PROBLEM DETAILS> Look at the data below and print exactly the lines from its first line through the line with "en phase proliférative"; the pictures stay out of the copy.
====== RECORDED INFORMATION
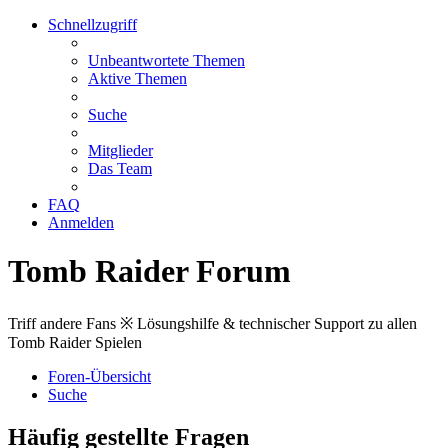
Schnellzugriff
Unbeantwortete Themen
Aktive Themen
Suche
Mitglieder
Das Team
FAQ
Anmelden
Tomb Raider Forum
Triff andere Fans ※ Lösungshilfe & technischer Support zu allen
Tomb Raider Spielen
Foren-Übersicht
Suche
Häufig gestellte Fragen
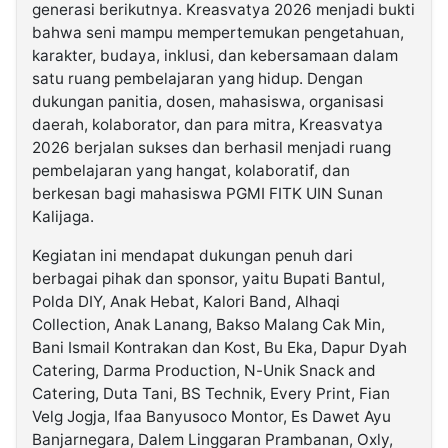
generasi berikutnya. Kreasvatya 2026 menjadi bukti
bahwa seni mampu mempertemukan pengetahuan,
karakter, budaya, inklusi, dan kebersamaan dalam
satu ruang pembelajaran yang hidup. Dengan
dukungan panitia, dosen, mahasiswa, organisasi
daerah, kolaborator, dan para mitra, Kreasvatya
2026 berjalan sukses dan berhasil menjadi ruang
pembelajaran yang hangat, kolaboratif, dan
berkesan bagi mahasiswa PGMI FITK UIN Sunan
Kalijaga.
Kegiatan ini mendapat dukungan penuh dari
berbagai pihak dan sponsor, yaitu Bupati Bantul,
Polda DIY, Anak Hebat, Kalori Band, Alhaqi
Collection, Anak Lanang, Bakso Malang Cak Min,
Bani Ismail Kontrakan dan Kost, Bu Eka, Dapur Dyah
Catering, Darma Production, N-Unik Snack and
Catering, Duta Tani, BS Technik, Every Print, Fian
Velg Jogja, Ifaa Banyusoco Montor, Es Dawet Ayu
Banjarnegara, Dalem Linggaran Prambanan, Oxly,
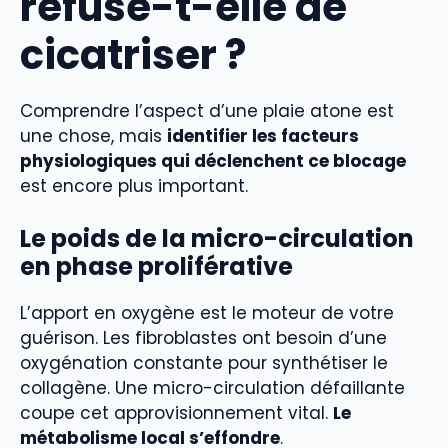
refuse-t-elle de
cicatriser ?
Comprendre l’aspect d’une plaie atone est
une chose, mais
identifier les facteurs
physiologiques qui déclenchent ce blocage
est encore plus important.
Le poids de la micro-circulation
en phase proliférative
L’apport en oxygène est le moteur de votre
guérison. Les fibroblastes ont besoin d’une
oxygénation constante pour synthétiser le
collagène. Une micro-circulation défaillante
coupe cet approvisionnement vital.
Le
métabolisme local s’effondre
.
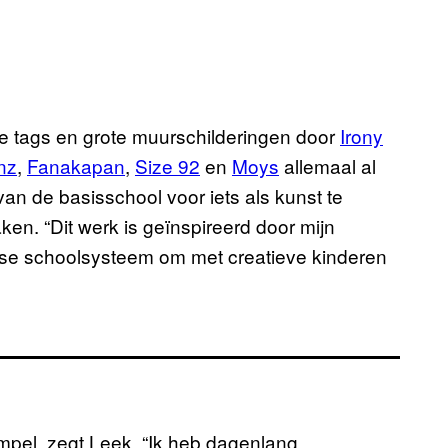
re tags en grote muurschilderingen door
Irony
nz
,
Fanakapan
,
Size 92
en
Moys
allemaal al
van de basisschool voor iets als kunst te
en. “Dit werk is geïnspireerd door mijn
tse schoolsysteem om met creatieve kinderen
simpel, zegt Leek. “Ik heb dagenlang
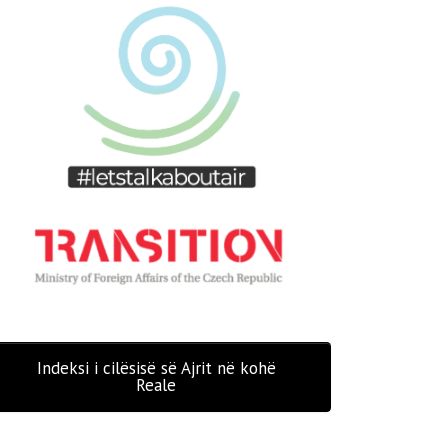
Indeksi i cilësisë së Ajrit në kohë
Reale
============
WRITTEN SOLUTION>
Schnellzugriff
Unbeantwortete Themen
Aktive Themen
Suche
Mitglieder
Das Team
FAQ
Anmelden
Tomb Raider Forum
Triff andere Fans ※ Lösungshilfe & technischer Support zu allen
Tomb Raider Spielen
Foren-Übersicht
Suche
Häufig gestellte Fragen
generasi berikutnya. Kreasvatya 2026 menjadi bukti
bahwa seni mampu mempertemukan pengetahuan,
karakter, budaya, inklusi, dan kebersamaan dalam
satu ruang pembelajaran yang hidup. Dengan
dukungan panitia, dosen, mahasiswa, organisasi
daerah, kolaborator, dan para mitra, Kreasvatya
2026 berjalan sukses dan berhasil menjadi ruang
pembelajaran yang hangat, kolaboratif, dan
berkesan bagi mahasiswa PGMI FITK UIN Sunan
Kalijaga.
Kegiatan ini mendapat dukungan penuh dari
berbagai pihak dan sponsor, yaitu Bupati Bantul,
Polda DIY, Anak Hebat, Kalori Band, Alhaqi
Collection, Anak Lanang, Bakso Malang Cak Min,
Bani Ismail Kontrakan dan Kost, Bu Eka, Dapur Dyah
Catering, Darma Production, N-Unik Snack and
Catering, Duta Tani, BS Technik, Every Print, Fian
Velg Jogja, Ifaa Banyusoco Montor, Es Dawet Ayu
Banjarnegara, Dalem Linggaran Prambanan, Oxly,
refuse-t-elle de
cicatriser ?
Comprendre l’aspect d’une plaie atone est
une chose, mais
identifier les facteurs
physiologiques qui déclenchent ce blocage
est encore plus important.
Le poids de la micro-circulation
en phase proliférative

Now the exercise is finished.